Tabula takes time for logic density boost
A Silicon Valley startup plans to use very rapid time-slicing to overcome the massive die area penalty that prevents programmable-logic devices from taking over from custom silicon chips.
Tabula has taken on a number of veterans from the field-programmable gate array (FPGA) and design-automation markets. Founded by former Simplex Solutions and Cadence Design Systems technologist Steve Teig (pictured), Tabula recruited Dennis Segers as CEO, who was responsible for the development of the Virtex family of FPGAs while at Xilinx.
The company’s ‘spacetime’ architecture uses reconfigurable computing techniques to switch logic circuits on the fly, using the same die area for up to eight layers of logic. However, Teig said the company has worked hard to “hide the revolution”, using tools to make the device look as though it is a virtual 3D chip.
“I believe spacetime is fundamental to the speed of computation,” Teig claimed. “For any technology that you might use to do computation it becomes cheaper to do reconfiguration locally than to send the signal somewhere else for computation. We’ve been trying to look 25 years ahead with this approach.
“At a certain point most devices will be spacetime because it will take less energy to reconfigure than to send the signal far away. This is the next wave of computing strategy,” he adds.
Within the architecture, strips of memory flank the logic elements, which are based around lookup tables, and the multiplexers that route signals between them. This is a subtle difference from a classic FPGA architecture, where a lot of the memory needed to hold state and temporary data is spread across the chip.
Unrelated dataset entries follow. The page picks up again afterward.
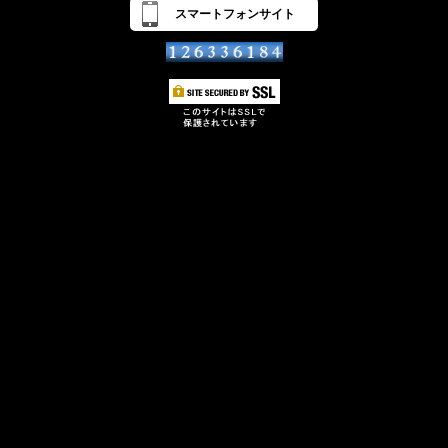
スマートフォンサイト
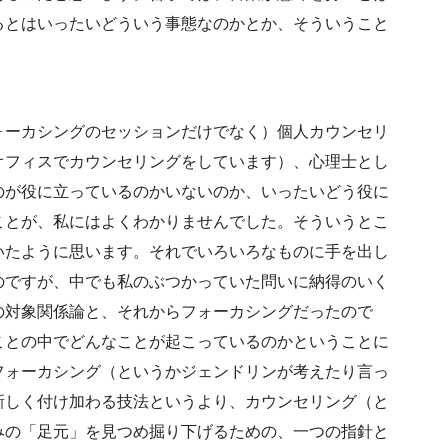
るとはいったいどういう事態なのかとか、そういうこと
ォーカシングのセッションだけでなく）個人カウンセリ
オフィスでカウンセリングをしています）、心理士とし
のが役に立っているのかいないのか、いったいどう役に
ことが、私にはよくわかりませんでした。そういうとこ
いたように思います。それでいろいろなものに手を出し
のですが、中でも私のぶつかっていた問いに納得のいく
の対象関係論と、それからフォーカシングだったので
ことの中でどんなことが起こっているのかということに
フォーカシング（というかジェンドリンが考えたり言っ
新しく付け加わる技法というより、カウンセリング（と
みの「足元」を見つめ掘り下げるための、一つの指針と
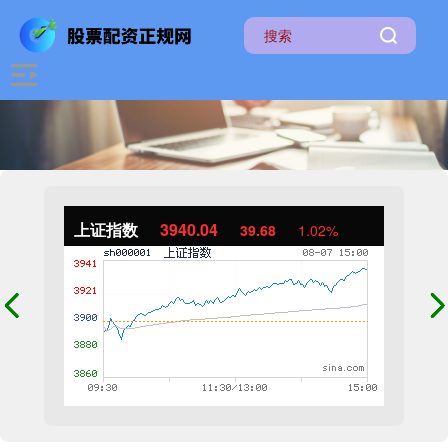
上证指数
3940.04
39.68
1.02%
With the Tabula architecture, much more of the state and data is stored in large blocks of static memory (SRAM).
Using those banks of state memory to feed configuration data into the programmable-logic elements, Tabula divides a raw clock signal of more than 1GHz into multiple sub-cycles – Tabula refers to these sub-cycles as folds. Each sub-cycle, the logic elements and multiplexers read out their state from the local memory, perform the computation and then move onto the next sub-cycle.
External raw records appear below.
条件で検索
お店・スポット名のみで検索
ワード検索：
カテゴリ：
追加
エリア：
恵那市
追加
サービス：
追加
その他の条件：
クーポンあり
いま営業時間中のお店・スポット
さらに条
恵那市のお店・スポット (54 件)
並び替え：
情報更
Signals still in flight at the end of each sub-cycle are caught by transparent latches, known as ‘time vias’, within the programmable-interconnect section and held until the next sub-cycle that needs those signals as inputs. Any logic behind the latch once it’s closed can be reused by independent logic on subsequent sub-cycles.
Teig explained it is easier to not think of the architecture as time-slicing but has a virtual third dimension: “For 99 per cent of my work I pretend the chip is 3D: it’s much easier to visualise the x, y and z axes rather than trying to visualise what comes into existence when, which just give you a headache.”
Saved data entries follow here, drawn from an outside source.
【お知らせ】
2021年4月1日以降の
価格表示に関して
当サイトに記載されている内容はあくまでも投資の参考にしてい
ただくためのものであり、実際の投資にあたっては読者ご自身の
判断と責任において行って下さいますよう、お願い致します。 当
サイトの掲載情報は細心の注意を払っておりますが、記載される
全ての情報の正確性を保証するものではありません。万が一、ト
By taking advantage of faster transistors in future processes, Teig claimed Tabula can attain parity in terms of density with ASICs and application-specific standard products (ASSPs) within three process generations - at the current rate of development, that is just after the middle of the decade.
“We are trying to take ASIC as well as ASSP market share. We are positioning ourselves not to be the number-six FPGA company but to be a major player in semiconductors,” Teig said.